Recently I had the need to take a JSON payload from an Rest API and flatten it, then convert it to a column format with first column as the path to the data item and the second as the data type. This is to place the API fields into an Excel document to create an integration mapping.

Unfortunately, pandas couldn’t do this natively with the json_normalize() function as there were nested arrays of data elements.

I went searching and found some code on Geeks for Geeks.

It allowed me to drill down to all the elements and put them into a format with the field names across the top and the types in the second row. After that, it was as simple as taking the data frame and transposing it, then kicking it out to a CSV file with to_csv().

I added some command line functions to set the separator, whether to keep the number with arrays, and input and output files.

import json
import pandas
import argparse


def read_json(filename: str) -> dict:
    try:
        with open(filename, "r") as f:
            data = json.loads(f.read())
    except:
        raise Exception(f"Reading {filename} file encountered an error")

    return data


# Function for flattening
# json
def flatten_json(y, sep='.', keep_num=True):
    out = {}
    transform_dict = {'0': 'number', '1': 'number', 'True': 'boolean', 'true': 'boolean', 'False': 'boolean', 'false': 'boolean','str': 'string'}

    def flatten(x, name=''):

        # If the Nested key-value
        # pair is of dict type
        if type(x) is dict:

            for a in x:
                flatten(x[a], name + a + sep)

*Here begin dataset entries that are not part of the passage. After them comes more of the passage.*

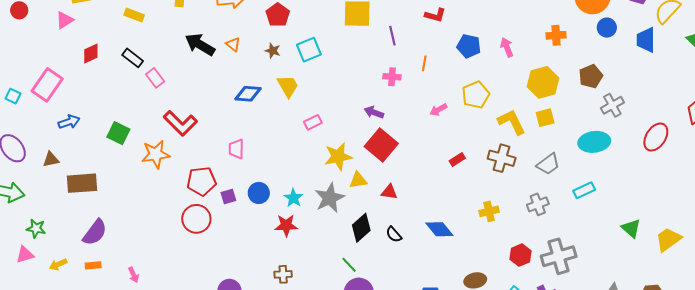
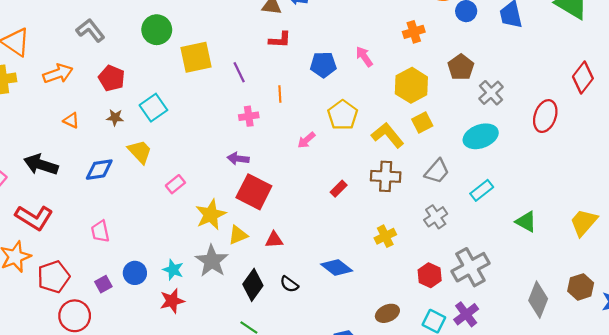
black arrow: (200, 45) -> (41, 165), moved
red pentagon: (202, 181) -> (54, 277), moved
green triangle: (631, 228) -> (526, 222), moved

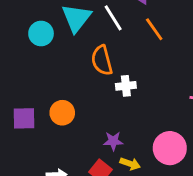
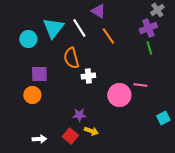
orange circle: (62, 113) -> (32, 95), moved
purple square: (24, 118) -> (39, 74), moved
pink circle: (170, 148) -> (119, 95), moved

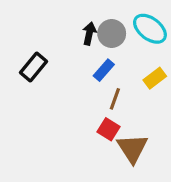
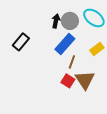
blue rectangle: (104, 70) -> (65, 44), size x1.5
brown triangle: (132, 148) -> (85, 80), moved

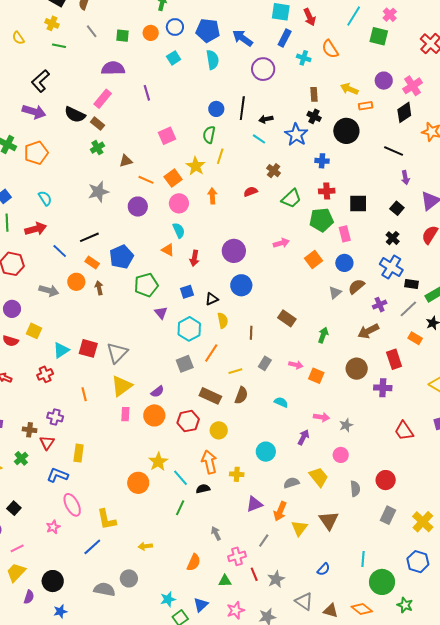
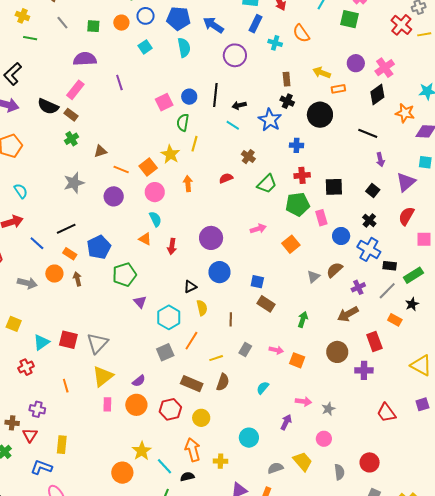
pink square: (167, 136) -> (164, 102), moved
blue circle: (344, 263) -> (341, 236), moved
blue square: (187, 292) -> (257, 282), moved, turned 32
cyan semicircle: (281, 402) -> (263, 388), turned -72

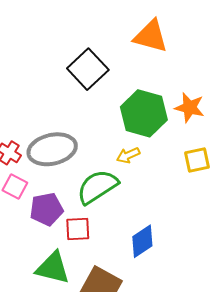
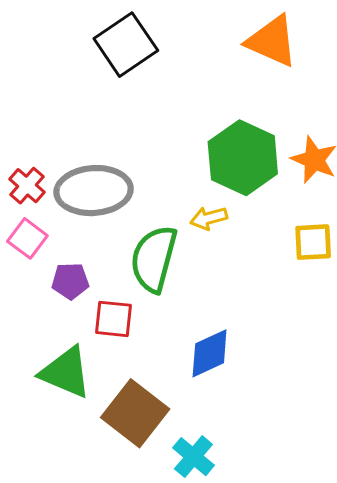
black square: (88, 69) -> (126, 45), moved
green semicircle: (97, 187) -> (154, 259), turned -51
purple pentagon: (46, 209) -> (70, 281), size x0.7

        # If the Nested key-value
        # pair is of list type
        elif type(x) is list:

            i = 0
            for a in x:
                if keep_num == 'True' or keep_num == 'true':
                    long_name = name + str(i) + sep
                else:
                    long_name = name
                flatten(a, long_name)
                i += 1
        else:
            out[name[:-1]] = transform_dict.get(str(x), x)

    flatten(y)
    return out


parser = argparse.ArgumentParser()

parser.add_argument("-i", "--InputFile", help="Specify the input file.", default='api.json')
parser.add_argument("-o", "--OutputFile", help="Specify the output file.", default='api_output.csv')
parser.add_argument("-kn", "--KeepNums", help="Specify true/false if you want the output to print the list numbers.",
                    default=False)
parser.add_argument("-s", "--Sep", help="Specify the separators.", default='.')

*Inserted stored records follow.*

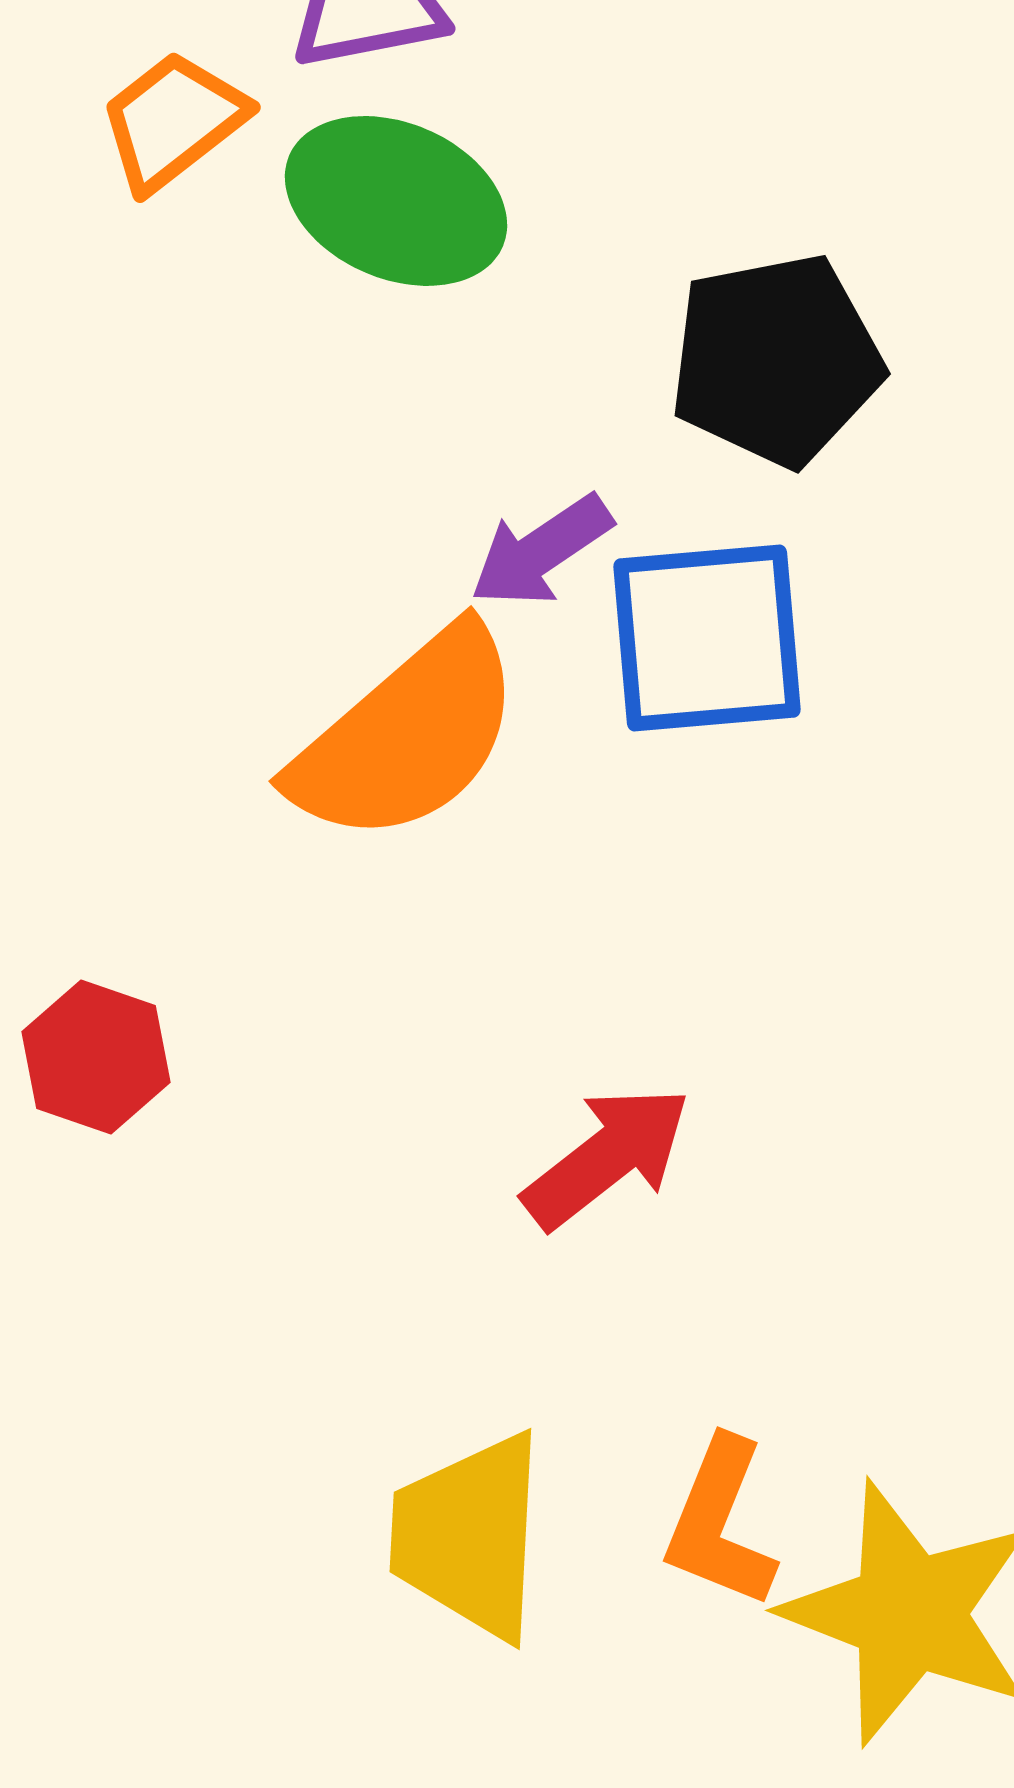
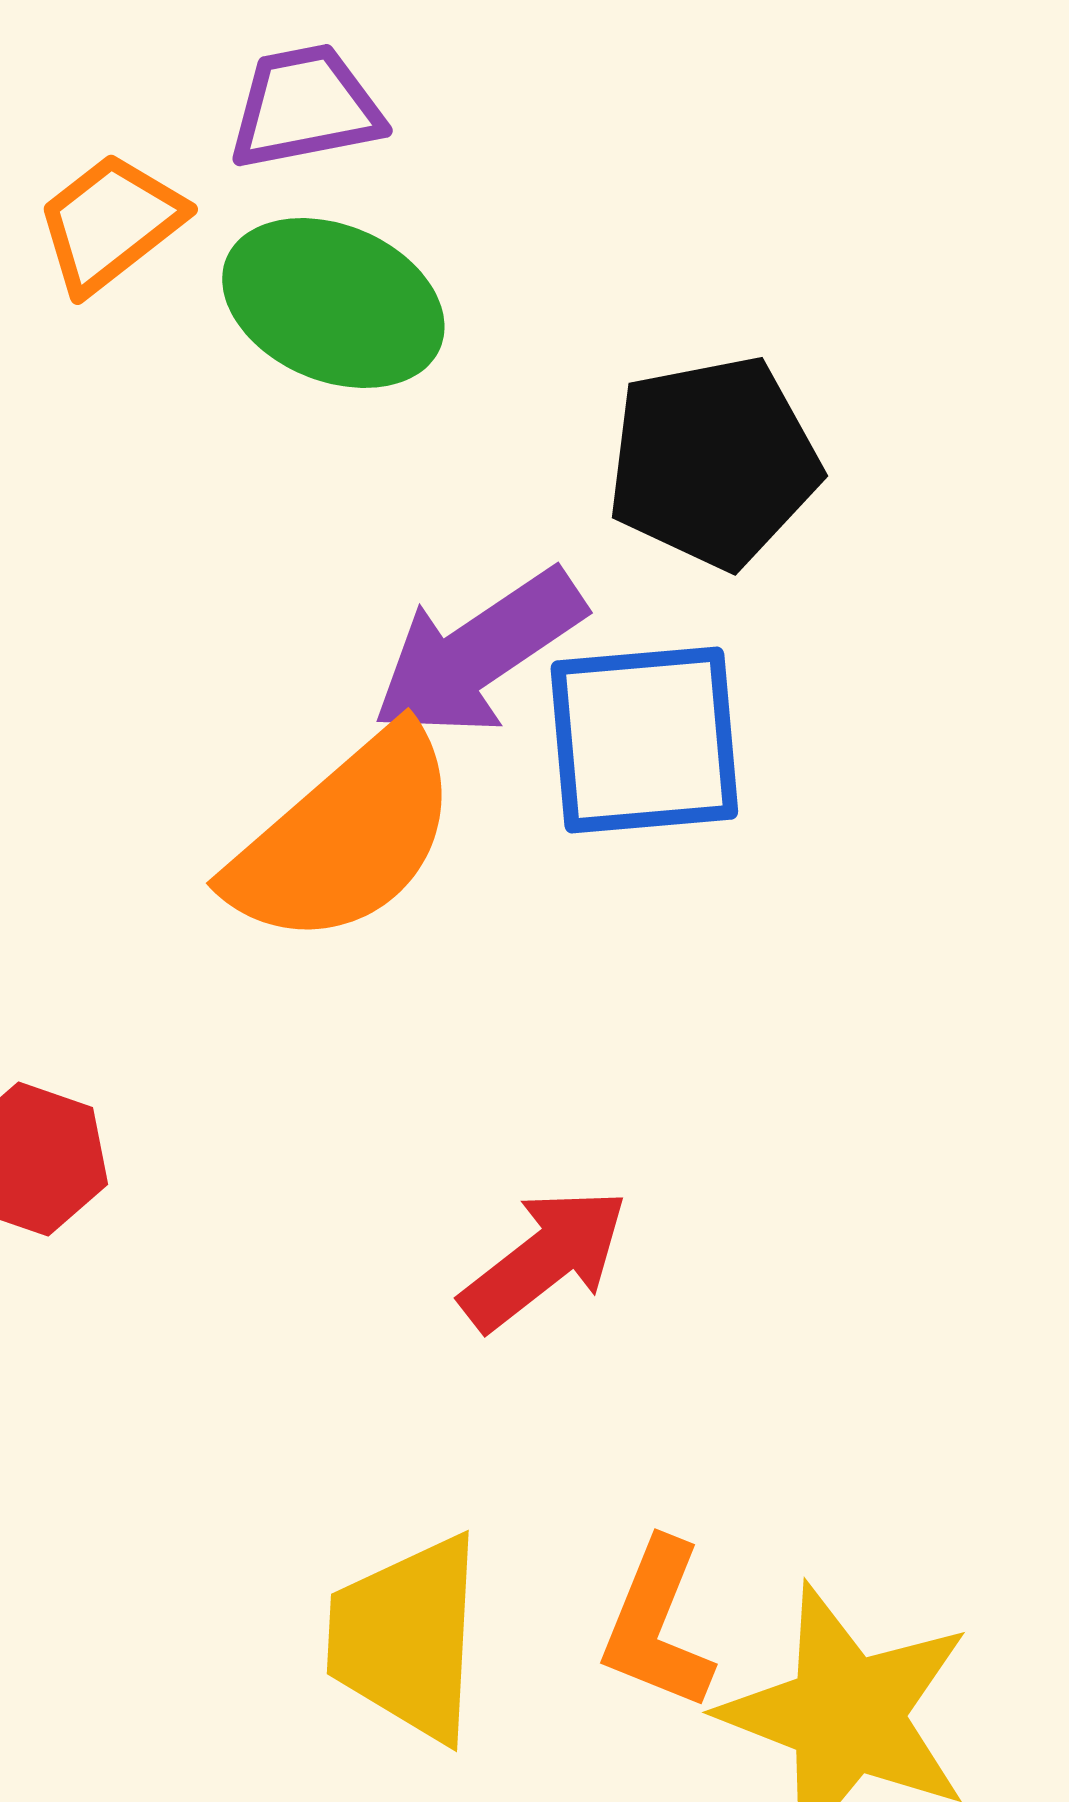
purple arrow: (541, 551) -> (478, 653), size x1.5

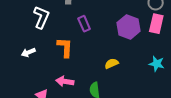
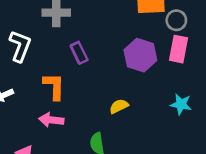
pink arrow: (65, 81) -> (51, 120), moved

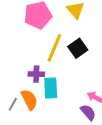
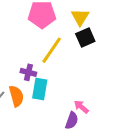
black square: (78, 48) -> (85, 37), moved
purple semicircle: (88, 112) -> (72, 121), turned 48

args = parser.parse_args()

if args.InputFile:
    input_file = args.InputFile
if args.OutputFile:
    output_file = args.OutputFile
if args.KeepNums:
    keepNums = args.KeepNums
if args.Sep:
    separator = args.Sep

data = read_json(filename=input_file)
flattened_json = flatten_json(data, sep=separator)

dataframe = pandas.json_normalize(flattened_json)

dataframe.T.to_csv(output_file, index=True)

There’s also a dictionary that lets you set a certain amount of mappings to different values for the field types.

To use:

py json2csv.py

To check on the arguments you may pass:

py json2csv.py --help

Let me know if you use it and how it goes.